In this, my last post until September, I take a quick look at the IEA’s latest renewables projections. The IEA has just produced its World Energy Outlook Special Report on Energy and Climate Change, which is intended to describe how the energy sector can transition to being part of a lower carbon world. It includes a new Bridge Scenario which emphasises what can be done over the next decade or two. There is much that is good in the report, including its mention of the potential to reduce methane emissions from the energy sector, a subject which I’ll return to in a future post. However its renewables projections are less satisfactory.
I previously noted how the IEA has vastly underestimated renewables growth in the past (see here), and that their current projections show future rates of deployment of renewables slowing substantially from present levels (see here). I had hoped that, especially given its topic, this latest report would include a more realistic outlook for renewables. However even the Bridge Scenario projections continue to look much too pessimistic.
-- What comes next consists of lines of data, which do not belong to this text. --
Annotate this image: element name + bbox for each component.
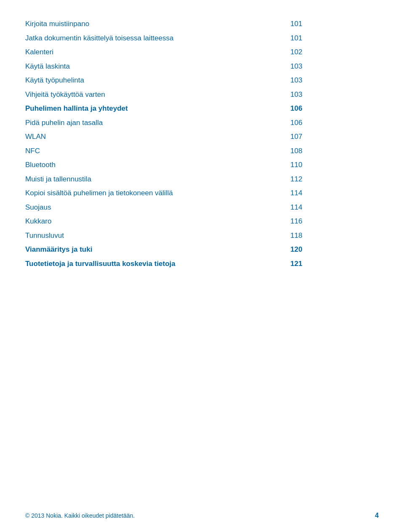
toc-row: Bluetooth110 <box>25 158 379 172</box>
toc-item-page: 101 <box>290 17 379 31</box>
toc-item-label: Käytä työpuhelinta <box>25 73 290 88</box>
toc-row: WLAN107 <box>25 130 379 144</box>
toc-item-page: 106 <box>290 116 379 130</box>
toc-row: Muisti ja tallennustila112 <box>25 172 379 186</box>
toc-row: Kopioi sisältöä puhelimen ja tietokoneen… <box>25 186 379 200</box>
toc-item-label: NFC <box>25 144 290 158</box>
toc-item-page: 121 <box>290 257 379 271</box>
toc-item-label: Jatka dokumentin käsittelyä toisessa lai… <box>25 31 290 45</box>
toc-row: Tunnusluvut118 <box>25 229 379 243</box>
copyright-text: © 2013 Nokia. Kaikki oikeudet pidätetään… <box>25 512 135 519</box>
toc-item-page: 120 <box>290 242 379 257</box>
toc-row: Käytä työpuhelinta103 <box>25 73 379 88</box>
toc-row: Vihjeitä työkäyttöä varten103 <box>25 88 379 102</box>
toc-item-label: Puhelimen hallinta ja yhteydet <box>25 101 290 116</box>
toc-item-page: 114 <box>290 186 379 200</box>
toc-item-label: Bluetooth <box>25 158 290 172</box>
toc-row: Käytä laskinta103 <box>25 59 379 74</box>
toc-item-page: 110 <box>290 158 379 172</box>
toc-item-label: Kukkaro <box>25 214 290 229</box>
toc-content: Kirjoita muistiinpano101Jatka dokumentin… <box>0 0 404 304</box>
toc-item-label: Tunnusluvut <box>25 229 290 243</box>
toc-row: Kukkaro116 <box>25 214 379 229</box>
toc-item-label: WLAN <box>25 130 290 144</box>
page-number: 4 <box>375 512 379 519</box>
toc-table: Kirjoita muistiinpano101Jatka dokumentin… <box>25 17 379 271</box>
toc-row: Puhelimen hallinta ja yhteydet106 <box>25 101 379 116</box>
toc-item-page: 106 <box>290 101 379 116</box>
toc-row: Tuotetietoja ja turvallisuutta koskevia … <box>25 257 379 271</box>
toc-row: NFC108 <box>25 144 379 158</box>
toc-item-label: Tuotetietoja ja turvallisuutta koskevia … <box>25 257 290 271</box>
toc-item-page: 116 <box>290 214 379 229</box>
toc-item-label: Käytä laskinta <box>25 59 290 74</box>
toc-item-page: 118 <box>290 229 379 243</box>
toc-item-label: Vianmääritys ja tuki <box>25 242 290 257</box>
toc-item-label: Pidä puhelin ajan tasalla <box>25 116 290 130</box>
toc-row: Kalenteri102 <box>25 45 379 59</box>
toc-row: Pidä puhelin ajan tasalla106 <box>25 116 379 130</box>
toc-item-page: 114 <box>290 200 379 215</box>
toc-item-page: 103 <box>290 88 379 102</box>
toc-row: Kirjoita muistiinpano101 <box>25 17 379 31</box>
toc-item-page: 103 <box>290 73 379 88</box>
footer: © 2013 Nokia. Kaikki oikeudet pidätetään… <box>0 512 404 519</box>
toc-row: Vianmääritys ja tuki120 <box>25 242 379 257</box>
toc-row: Suojaus114 <box>25 200 379 215</box>
toc-item-label: Vihjeitä työkäyttöä varten <box>25 88 290 102</box>
toc-item-label: Kalenteri <box>25 45 290 59</box>
toc-item-page: 102 <box>290 45 379 59</box>
toc-item-page: 103 <box>290 59 379 74</box>
toc-item-label: Suojaus <box>25 200 290 215</box>
toc-item-page: 107 <box>290 130 379 144</box>
toc-item-page: 101 <box>290 31 379 45</box>
toc-item-page: 108 <box>290 144 379 158</box>
toc-item-label: Kirjoita muistiinpano <box>25 17 290 31</box>
toc-item-label: Muisti ja tallennustila <box>25 172 290 186</box>
toc-item-page: 112 <box>290 172 379 186</box>
toc-item-label: Kopioi sisältöä puhelimen ja tietokoneen… <box>25 186 290 200</box>
toc-row: Jatka dokumentin käsittelyä toisessa lai… <box>25 31 379 45</box>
The table below shows a comparison of the IEA’s wind and solar PV projections for the 2020s with actual installations for last year and expected rates for this year. It shows that the IEA projects installation rates for the 2020s at about last year’s level and below levels expected for this year, implying a stagnation or contraction of the industry rather than continued growth, even as measures to reduce emissions are increased.
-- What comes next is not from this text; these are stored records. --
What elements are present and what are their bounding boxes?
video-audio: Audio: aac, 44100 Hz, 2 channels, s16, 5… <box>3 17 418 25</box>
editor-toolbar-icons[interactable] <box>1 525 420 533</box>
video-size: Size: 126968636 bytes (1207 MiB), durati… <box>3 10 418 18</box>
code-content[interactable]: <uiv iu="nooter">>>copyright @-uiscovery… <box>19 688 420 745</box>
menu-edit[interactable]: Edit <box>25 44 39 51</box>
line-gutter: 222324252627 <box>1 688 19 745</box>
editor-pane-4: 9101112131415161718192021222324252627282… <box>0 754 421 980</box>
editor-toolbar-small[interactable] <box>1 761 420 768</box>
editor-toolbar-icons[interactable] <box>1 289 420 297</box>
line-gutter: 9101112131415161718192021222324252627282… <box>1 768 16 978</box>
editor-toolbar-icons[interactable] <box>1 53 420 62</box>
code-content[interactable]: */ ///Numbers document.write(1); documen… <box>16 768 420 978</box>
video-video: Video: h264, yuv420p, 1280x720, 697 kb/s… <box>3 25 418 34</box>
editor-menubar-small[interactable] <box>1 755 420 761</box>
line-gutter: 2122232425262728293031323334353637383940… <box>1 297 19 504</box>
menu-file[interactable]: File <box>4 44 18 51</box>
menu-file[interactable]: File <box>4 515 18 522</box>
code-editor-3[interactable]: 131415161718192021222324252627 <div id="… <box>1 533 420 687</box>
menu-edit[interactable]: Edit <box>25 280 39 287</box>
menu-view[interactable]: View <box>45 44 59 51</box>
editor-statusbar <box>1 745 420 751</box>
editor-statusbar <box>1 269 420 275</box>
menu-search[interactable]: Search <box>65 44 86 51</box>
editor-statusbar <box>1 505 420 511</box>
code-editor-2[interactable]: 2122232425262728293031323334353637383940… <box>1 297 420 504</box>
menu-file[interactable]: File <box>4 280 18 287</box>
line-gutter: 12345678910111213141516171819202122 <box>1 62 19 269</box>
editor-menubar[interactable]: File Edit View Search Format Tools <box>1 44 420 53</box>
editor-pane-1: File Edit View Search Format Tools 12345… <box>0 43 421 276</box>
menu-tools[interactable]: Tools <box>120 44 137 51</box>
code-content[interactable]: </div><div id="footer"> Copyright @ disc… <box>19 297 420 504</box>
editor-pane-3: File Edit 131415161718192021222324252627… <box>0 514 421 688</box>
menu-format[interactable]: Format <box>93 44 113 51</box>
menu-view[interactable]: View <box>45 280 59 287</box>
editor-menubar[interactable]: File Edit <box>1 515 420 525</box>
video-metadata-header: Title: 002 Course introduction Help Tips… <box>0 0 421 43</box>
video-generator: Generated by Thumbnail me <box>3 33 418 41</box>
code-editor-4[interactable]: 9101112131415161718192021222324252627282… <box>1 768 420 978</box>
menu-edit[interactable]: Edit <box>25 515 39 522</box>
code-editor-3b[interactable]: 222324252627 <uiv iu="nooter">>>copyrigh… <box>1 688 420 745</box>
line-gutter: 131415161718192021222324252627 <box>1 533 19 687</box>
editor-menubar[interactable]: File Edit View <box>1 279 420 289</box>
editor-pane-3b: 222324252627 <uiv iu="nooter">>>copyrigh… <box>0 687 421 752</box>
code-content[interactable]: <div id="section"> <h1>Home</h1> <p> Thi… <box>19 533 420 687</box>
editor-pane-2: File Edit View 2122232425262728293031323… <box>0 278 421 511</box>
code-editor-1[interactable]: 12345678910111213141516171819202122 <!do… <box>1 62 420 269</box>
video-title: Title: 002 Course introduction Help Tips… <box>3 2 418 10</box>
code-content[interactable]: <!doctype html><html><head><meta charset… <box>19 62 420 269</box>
Annual average installation rates for wind and solar PV (GW)
|2020s IEA Bridge scenarios (annual average)||2014(Actual)||2015 (estimated by Bloomberg)|
Notes: Historic data is taken from Bloomberg, BP, and the Global Wind Energy Council (GWEC). Data for wind installation in 2014 is similar at 49 GW, 52GW, and 51 GW respectively according to each source. Different data sources give somewhat different values for the amount of solar PV installation in 2015. BP shows solar PV at around 40GW, Bloomberg around 45GW. I have taken the mid-point of these two values. There are various possible explanations for the difference, for example different estimates of which projects were completed by the end of the year. Previous years’ estimates for the amount of solar PV installed are very similar between the two sources (within a GW or so).
The chart below (an update from my previous post) shows this data graphically, and compares it with history and the IEA’s 2014 World Energy Outlook New Policies Scenario. It shows welcome but limited increases in the rate of installation of both wind and solar PV projected by the IEA. There is still a clear trend break between history and the projections.
Note: IEA projections are for 2012 or 2013-2020 and for each 5 years thereafter, and are shown at the mid-point of each interval.
The IEA seems to continue to be concerned about the costs of renewables, leading them to be very cautious in their projections. But with costs falling, pressure for action to reduce emissions increasing, and penetration of both wind and solar PV globally remaining well below saturation levels, continued growth in the rate of deployment seems much more likely than stagnation or decline.
The IEA’s work is widely respected and quoted. This makes it all the more important that their renewables scenarios become more realistic. Currently they serve mainly to distort the public debate on pathways to decarbonisation, and detract from the other good work in this area that the IEA does. The time for the IEA to improve its projections for renewables seems long overdue.